Take a look at our Energy Market Analysis from the end of February and into March, and perhaps not surprisingly, freezing temperatures were among the key topics of discussion.
Below average temperatures tightened gas supplies and demand was significantly above the seasonal norm with the National Grid requesting additional gas flows from Europe.
Storm Emma and the Beast from the East resulted in freezing temperatures that were significantly below what’s normally expected for the time of year.
Cold outlooks and drops in temperatures impacted on prices and there was significant volatility in the market place as winter seemed pretty determined not to loosen its grip.
According to the Met Office’s Climate Summary for February, the coldest temperature recorded was -11.7C in Hampshire and the deepest snow in County Durham at a depth of 21cm.
So as we prepare for the official start of British summertime and hopefully put winter well and truly behind us, what does all the cold weather mean for contract renewals?
When our energy consultants go out to the marketplace to re-tender for gas and electricity contracts, past consumption plays a key part in assessing future need.

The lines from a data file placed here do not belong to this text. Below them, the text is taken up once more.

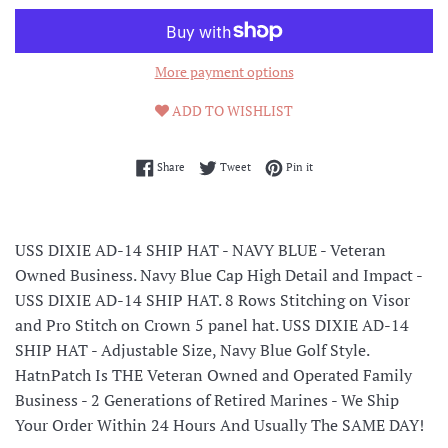
More payment options
ADD TO WISHLIST
Share on Facebook
Tweet on Twitter
Pin on Pinterest
Share
Tweet
Pin it
USS DIXIE AD-14 SHIP HAT - NAVY BLUE - Veteran
Owned Business. Navy Blue Cap High Detail and Impact -
USS DIXIE AD-14 SHIP HAT. 8 Rows Stitching on Visor
and Pro Stitch on Crown 5 panel hat. USS DIXIE AD-14
SHIP HAT - Adjustable Size, Navy Blue Golf Style.
HatnPatch Is THE Veteran Owned and Operated Family
Business - 2 Generations of Retired Marines - We Ship
Your Order Within 24 Hours And Usually The SAME DAY!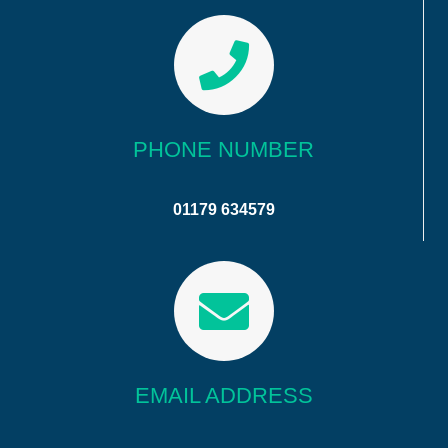
PHONE NUMBER
01179 634579
EMAIL ADDRESS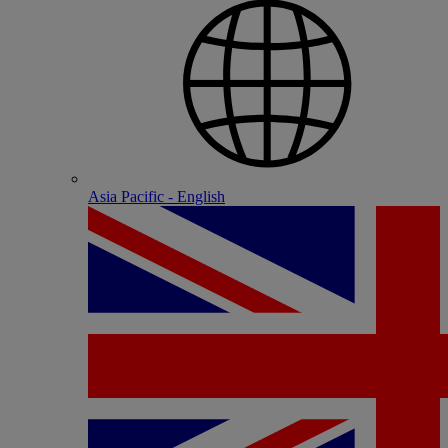
Asia Pacific - English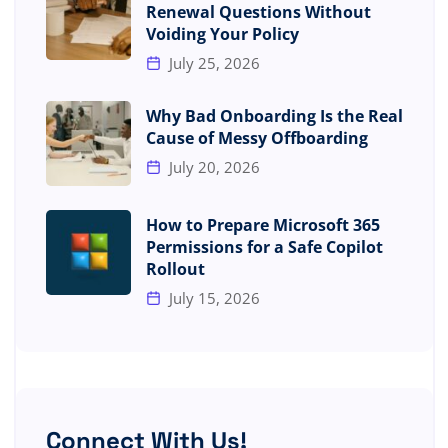
Renewal Questions Without
Voiding Your Policy
July 25, 2026
Why Bad Onboarding Is the Real
Cause of Messy Offboarding
July 20, 2026
How to Prepare Microsoft 365
Permissions for a Safe Copilot
Rollout
July 15, 2026
Connect With Us!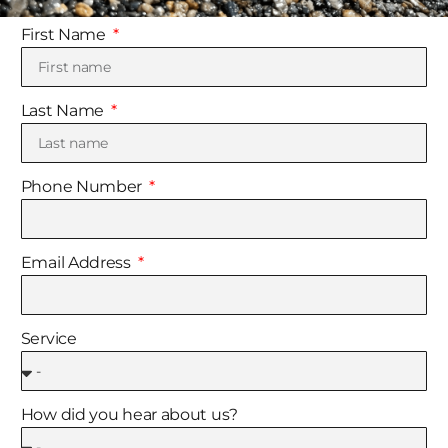
First Name
Last Name
Phone Number
Email Address
Service
How did you hear about us?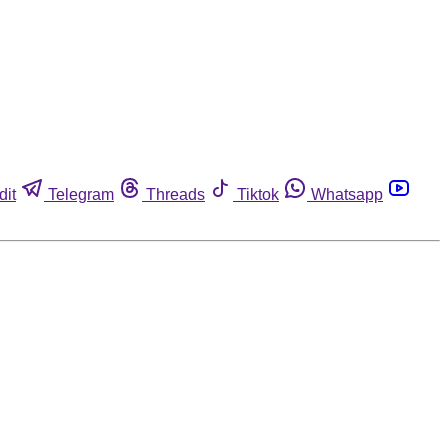
dit
Telegram
Threads
Tiktok
Whatsapp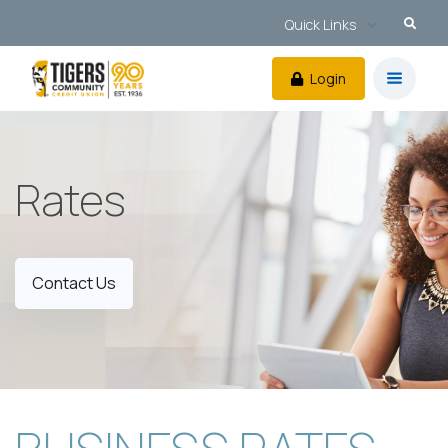
Quick Links
Login
Rates
Contact Us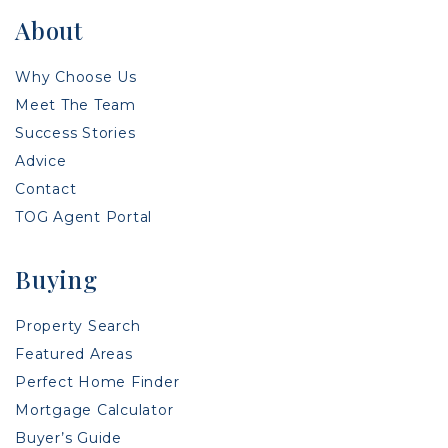
About
Why Choose Us
Meet The Team
Success Stories
Advice
Contact
TOG Agent Portal
Buying
Property Search
Featured Areas
Perfect Home Finder
Mortgage Calculator
Buyer’s Guide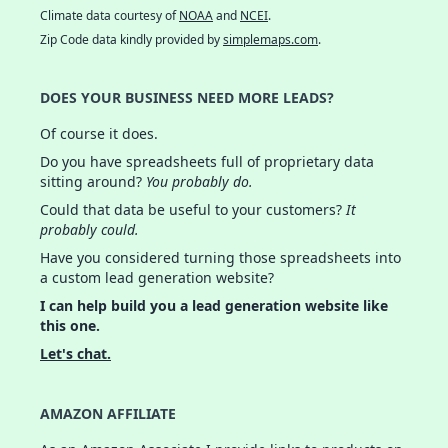
Climate data courtesy of
NOAA
and
NCEI
.
Zip Code data kindly provided by
simplemaps.com
.
DOES YOUR BUSINESS NEED MORE LEADS?
Of course it does.
Do you have spreadsheets full of proprietary data
sitting around?
You probably do.
Could that data be useful to your customers?
It
probably could.
Have you considered turning those spreadsheets into
a custom lead generation website?
I can help build you a lead generation website like
this one.
Let's chat.
AMAZON AFFILIATE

A severely cold winter can artificially inflate volume profiles and impact on the negotiation of future contracts. Supplier contracts may include a take or pay clause, usually 80/120%, this means that if you don’t use 80% of the annual quantity which is based on the last 12 months usage, then you may be expected to pay up to 80% of the usage even though you haven’t used the gas or electricity. If you go over 120% of your contracted volumes you may be expected to pay for the usage over 120% at market rates, not your contracted rates. There are ways to negotiate with suppliers in these circumstances which eliminate or minimise the impact of these costs.
For clients using our Bill Validation, we can be much more informed and accurate with budgeting and forecasting. Our bespoke software not only reviews and recalculates each component of an invoice and matches contract rates and consumption with invoice details, it also flags where usage exceeds or falls below what we would be expecting for the given billing period. All this information is key when negotiating future contracts.